One of the new lenses for the reinterpretation of this historical moment has been the idea of “re-anthropophagy”, used by artists to define the need to devour those who previously devoured them. These artists show that the term so vaunted by Oswald de Andrade (1890-1954) to define the cultural swallowing of European values covered up the other devouring that took place in parallel, that of the culture of the native and Afro-Diasporic peoples by artists of the aristocratic elite. of the time. The reinterpretation of the term had already gained strength with the exposition Re-Anthropophagy, in 2019, at the Centro de Artes da Universidade Federal Fluminense, having among its curators the artist Denilson Baniwa, who presented at the time the homonymous canvas that represents the severed head of Mário de Andrade (1893-1945), offered on a straw tray, and next to the book Macunaíma with a small note that says: “Here lies the simulacrum Macunaíma, the idea of the Brazilian people and the anthropophagy seasoned with bordeaux and mongolian pax lie together. May Makunaimî be reborn from this long digestion and the original anthropophagy that belongs to us indigenous people”. Makunaimã, the deity that inhabited Mount Roraima in time immemorial, had also been “redevoured” by the artist Jaider Esbell in his poetic-imagery work (2018), and by the collective that wrote the piece Makunaimã: the myth through the ages (2019) a very interesting conversation between several people who question the cultural appropriation of Mário de Andrade. In the play, the puzzle is distilled: Mário de Andrade who appropriated Theodor Koch-Grünberg, who collected the sacred indigenous mythology, which is now re-appropriated by those to whom it originally belongs. All with great respect, as it is in the book: dedicated to Akuli Taurepang and Theodor Koch-Grünberg.

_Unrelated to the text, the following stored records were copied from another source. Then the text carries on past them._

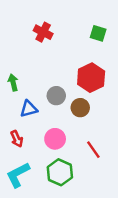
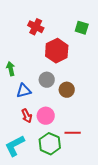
red hexagon: (91, 78) -> (57, 51), moved
red arrow: (17, 139) -> (27, 116), moved
red line: (93, 150) -> (73, 133), moved, turned -56

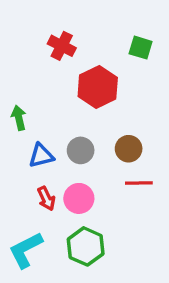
gray circle: (47, 80) -> (81, 150), moved
brown circle: (67, 90) -> (129, 149), moved
red line: (73, 133) -> (139, 183), moved

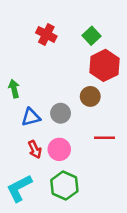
green square: (141, 48) -> (92, 36), moved, turned 30
red hexagon: (98, 87) -> (104, 65), moved
brown circle: (129, 149) -> (90, 96), moved

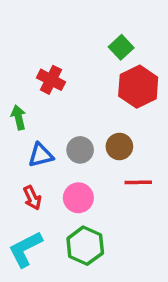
red cross: (46, 34) -> (51, 80), moved
brown circle: (90, 96) -> (119, 146), moved
red arrow: (35, 149) -> (32, 198), moved

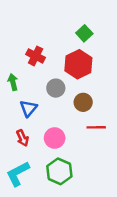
red hexagon: (138, 87) -> (78, 64), moved
gray circle: (80, 150) -> (56, 88), moved
blue triangle: (41, 155) -> (28, 108), turned -36

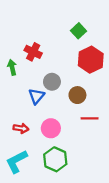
red hexagon: (78, 64) -> (91, 60), moved
green arrow: (13, 82) -> (12, 67), moved
blue triangle: (28, 108) -> (36, 96), moved
red arrow: (22, 138) -> (21, 128), turned -56

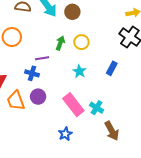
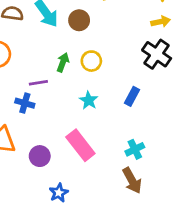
purple circle: (38, 97) -> (40, 156), moved
cyan cross: (97, 108) -> (135, 149), moved, turned 32
blue star: (65, 134) -> (59, 193), moved

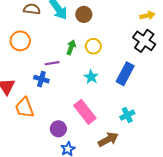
blue rectangle: (132, 96) -> (125, 74), size x1.5
purple circle: (40, 156) -> (58, 129), moved
brown arrow: (132, 181) -> (108, 139), moved, turned -90

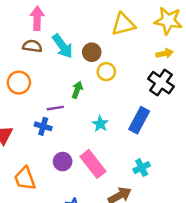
yellow circle: (93, 46) -> (106, 72), moved
orange trapezoid: (24, 108) -> (25, 179), moved
purple circle: (58, 129) -> (63, 162), moved

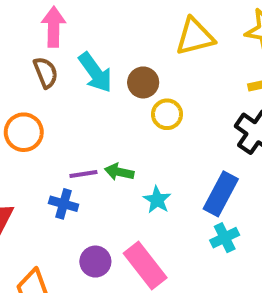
brown semicircle: (32, 46) -> (46, 72), turned 60
green arrow: (77, 90) -> (119, 172), moved, turned -98
cyan cross: (142, 168) -> (225, 238), moved

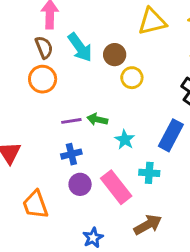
orange circle: (24, 132) -> (43, 79), moved
blue cross: (64, 204) -> (71, 154), moved, turned -30
cyan cross: (225, 238) -> (149, 173), moved, turned 30

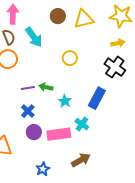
brown circle: (115, 55) -> (58, 16), moved
blue cross: (71, 154) -> (28, 111), turned -32
cyan cross: (149, 173) -> (82, 124), turned 32
pink rectangle: (116, 187) -> (59, 134), turned -60

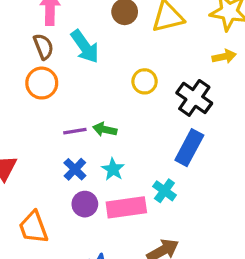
black cross: (115, 67) -> (194, 98), moved
cyan star: (65, 101) -> (113, 169), moved

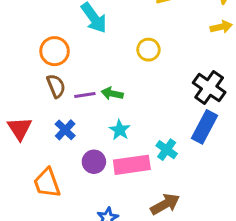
brown semicircle: (43, 47) -> (56, 86), moved
black cross: (194, 98) -> (209, 87), moved
blue rectangle: (189, 148) -> (205, 127), moved
blue cross: (75, 169) -> (65, 130), moved

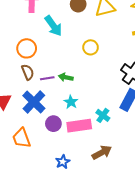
blue cross: (65, 130) -> (34, 102), size x1.6

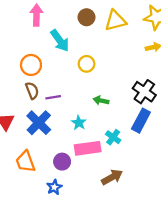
yellow circle: (91, 47) -> (87, 64), moved
green arrow: (66, 77) -> (101, 101), moved
purple circle: (53, 124) -> (62, 162), moved
blue star: (63, 162) -> (54, 187), moved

If modernist anthropophagy was not yet contextualized by the tension between race-ethnicity and gender, today, this has been the motto of its critical review. After all, in Oswald de Andrade's Manifesto Antropofágico, in 1928, there was really no mention of Afro-Brazilian culture (CARDOSO, p. 207, 2022). The statement “Só a antropofagia nos unites”, present in the manifesto, has now become a question, “Só a Antropofagia nos unites?”, printed on the cover of The Brooklyn Rail magazine, launched in February 2021 and co-edited by the American writer Sara Roffino and the Brazilian artist Tiago Gualberto. The edition features texts by several Brazilian authors, such as Sandra Benites, Denilson Baniwa and Vivian Braga dos Santos. The writings are direct responses to the idealism of the time, such as the beautiful poetic text by the black artist Caetano Dias, Anytime Hard Meat, which begins like this: “My land does not have palm trees, nor thrush songs. In this open field, there is no weeds and so few stray dogs with crossroads”. Baniwa presents a small modernist counter-manifesto, also entitled re-anthropophagy, in which he asks that “(…) Makünaimî and the original anthropology that belong to us indigenous be reborn”.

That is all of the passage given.